The State of Emergency Has Arrived

President Donald Trump plans to declare a national emergency after Congress passed a government spending deal that provides further funding for border security. Speaking to NBC News, a Trump administration official confirmed that the president will announce around $8 billion for a border wall under executive actions, part of which will be an emergency declaration.

That figure includes $1.375 billion in the spending bill for fencing in Texas; $600 million from the Treasury Department’s drug forfeiture fund; $2.5 billion from a Defense Department drug interdiction program; and $3.5 billion from a military construction budget under an emergency declaration by the president.

The president will hold an event in the Rose Garden about the border at some time on Friday morning, the White House said.

“President Trump will sign the government funding bill, and as he has stated before, he will also take other executive action — including a national emergency — to ensure we stop the national security and humanitarian crisis at the border,” White House Press Secretary Sarah Sanders said in a statement Thursday afternoon.

Democrats Would Take Legal Action

Trump plans to use a declaration of emergency to divert funding from multiple parts of the federal government to extend the border barrier, most notably the Defense Department, two senior administration officials and a congressional aide told NBC News.

House Speaker Nancy Pelosi, D-Calif., said in response that if Trump declares a national emergency, Democrats could consider legal action to stop him.

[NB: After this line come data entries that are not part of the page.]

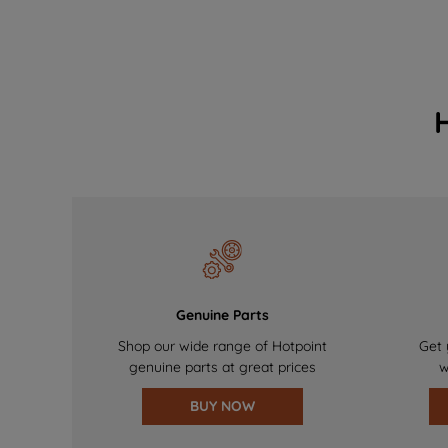
Genuine Parts
Shop our wide range of Hotpoint
Get 
genuine parts at great prices
w
BUY NOW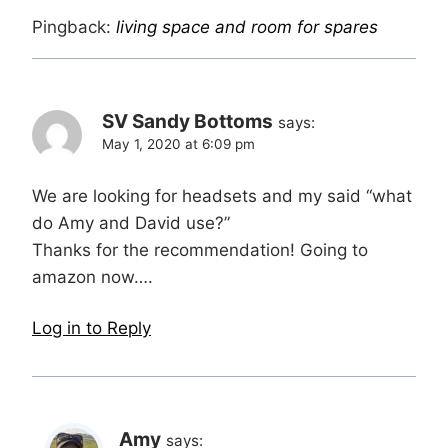
Pingback:
living space and room for spares
SV Sandy Bottoms
says:
May 1, 2020 at 6:09 pm
We are looking for headsets and my said “what
do Amy and David use?”
Thanks for the recommendation! Going to
amazon now….
Log in to Reply
Amy
says: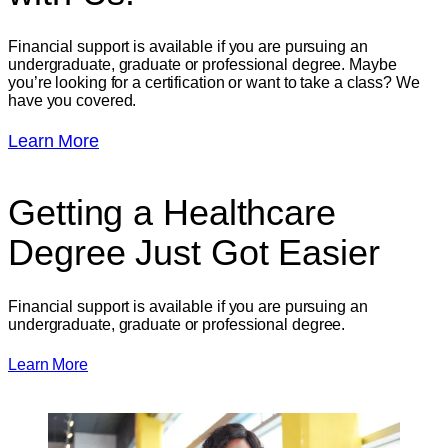
Financial support is available if you are pursuing an
undergraduate, graduate or professional degree. Maybe
you’re looking for a certification or want to take a class? We
have you covered.
Learn More
Getting a Healthcare
Degree
Just Got Easier
Financial support is available if you are pursuing an
undergraduate, graduate or professional degree.
Learn More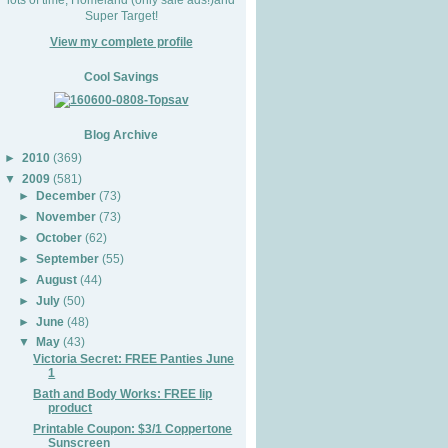
Super Target!
View my complete profile
Cool Savings
Blog Archive
►
2010
(369)
▼
2009
(581)
►
December
(73)
►
November
(73)
►
October
(62)
►
September
(55)
►
August
(44)
►
July
(50)
►
June
(48)
▼
May
(43)
Victoria Secret: FREE Panties June
1
Bath and Body Works: FREE lip
product
Printable Coupon: $3/1 Coppertone
Sunscreen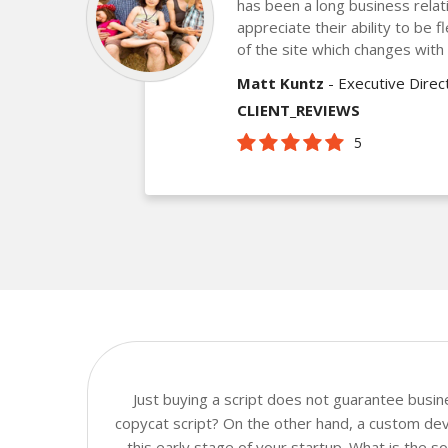
has been a long business relat
appreciate their ability to be f
of the site which changes with
Matt Kuntz
- Executive Dire
CLIENT_REVIEWS
5
Just buying a script does not guarantee busi
copycat script? On the other hand, a custom dev
this early stage of your startup. What is the 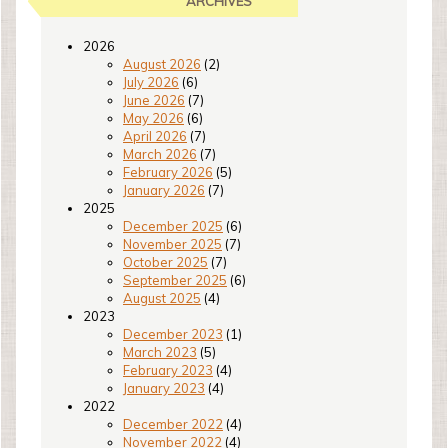
ARCHIVES
2026
August 2026
(2)
July 2026
(6)
June 2026
(7)
May 2026
(6)
April 2026
(7)
March 2026
(7)
February 2026
(5)
January 2026
(7)
2025
December 2025
(6)
November 2025
(7)
October 2025
(7)
September 2025
(6)
August 2025
(4)
2023
December 2023
(1)
March 2023
(5)
February 2023
(4)
January 2023
(4)
2022
December 2022
(4)
November 2022
(4)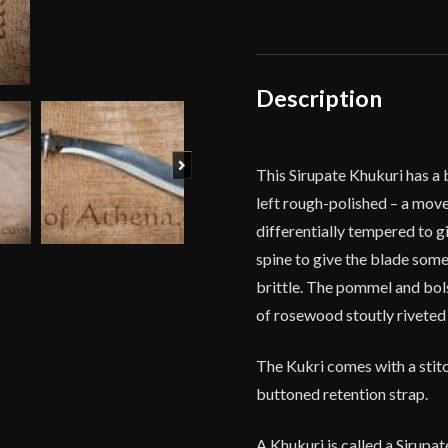
-
Ex
Gurkha
Khukuri
Description
House
quantity
Next
This Sirupate Khukuri has a 
left rough-polished – a move
differentially tempered to gi
spine to give the blade some
brittle. The pommel and bols
of rosewood stoutly riveted t
The Kukri comes with a stitc
buttoned retention strap.
A Khukuri is called a Sirupat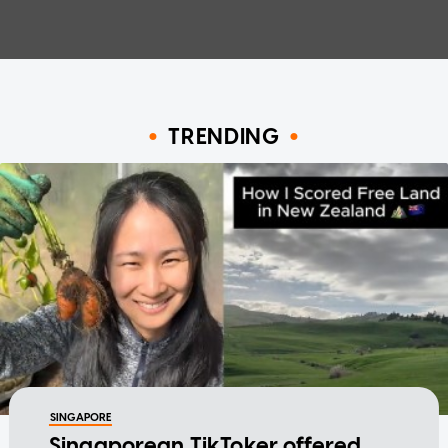
TRENDING
SINGAPORE
Singaporean TikToker offered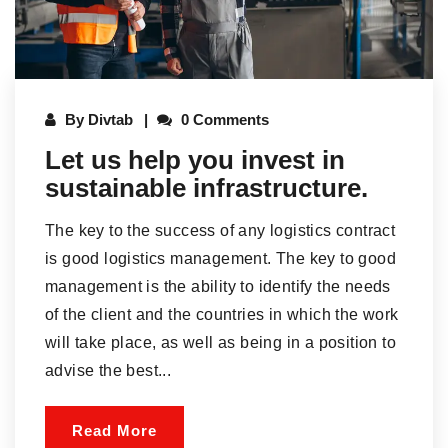
By
Divtab
0 Comments
Let us help you invest in
sustainable infrastructure.
The key to the success of any logistics contract
is good logistics management. The key to good
management is the ability to identify the needs
of the client and the countries in which the work
will take place, as well as being in a position to
advise the best...
Read More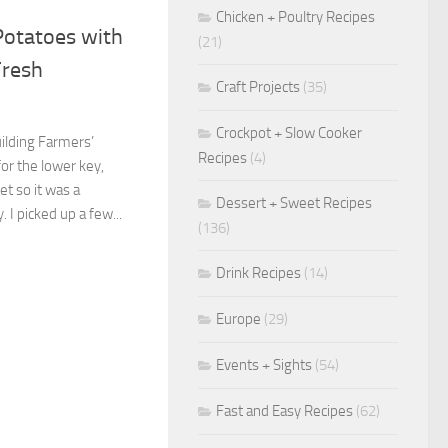
Chicken + Poultry Recipes
Potatoes with
(21)
Fresh
Craft Projects
(35)
Crockpot + Slow Cooker
uilding Farmers’
Recipes
(4)
for the lower key,
t so it was a
Dessert + Sweet Recipes
I picked up a few...
(136)
Drink Recipes
(14)
Europe
(29)
Events + Sights
(54)
Fast and Easy Recipes
(62)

“That’s an option, and we’ll review our options,” Pelosi said. “But it’s important to note that when the president declares this emergency, first of all, it’s not an emergency. What’s happening at the border, it’s a humanitarian challenge to us. The president has tried to sell a bill of goods. But putting that aside, just in terms of the president making an end run around Congress, here he said let us respect what the committee will do, then walks away from it.”

Pelosi and Senate Minority Leader Chuck Schumer, D-N.Y., released a joint statement after the White House announcement vowing to defend the constitutional separation of powers.

“Declaring a national emergency would be a lawless act, a gross abuse of the power of the presidency and a desperate attempt to distract from the fact that President Trump broke his core promise to have Mexico pay for his wall,” their statement said.

Even some Republicans are not on board with the president decision. “I think it’s a dangerous step,” said Sen. John Cornyn, R-Texas. “One, because of the precedent it sets. Two, because the president is going to get sued and it won’t succeed in accomplishing his goal, and three, because I think Mrs. Pelosi will then introduce a resolution which will pass the House, then come over here and divide Republicans. So to me, it strikes me as not a good strategy.”

The bill that Trump is expected to sign, provides $1.375 billion for 55 miles of pedestrian and levee fencing in the Rio Grande Valley of Texas, far short of Trump’s $5.7 billion request. It also would prohibit the use of a concrete wall or other Trump prototypes and specify that only “existing technologies” for fencing and barriers could be used.

Senate Appropriations Committee Chairman Richard Shelby, R-Ala., who helped negotiate the deal, said he had told Trump and Vice President Mike Pence that the bill should be viewed as a “down payment” to fund border security.

President Trump has long taken an “only I can fix this approach” to crisis politics, and in this case, he seems to be ready willing and able to strike unilaterally to ensure his most quintessential campaign promise, and “build that wall!”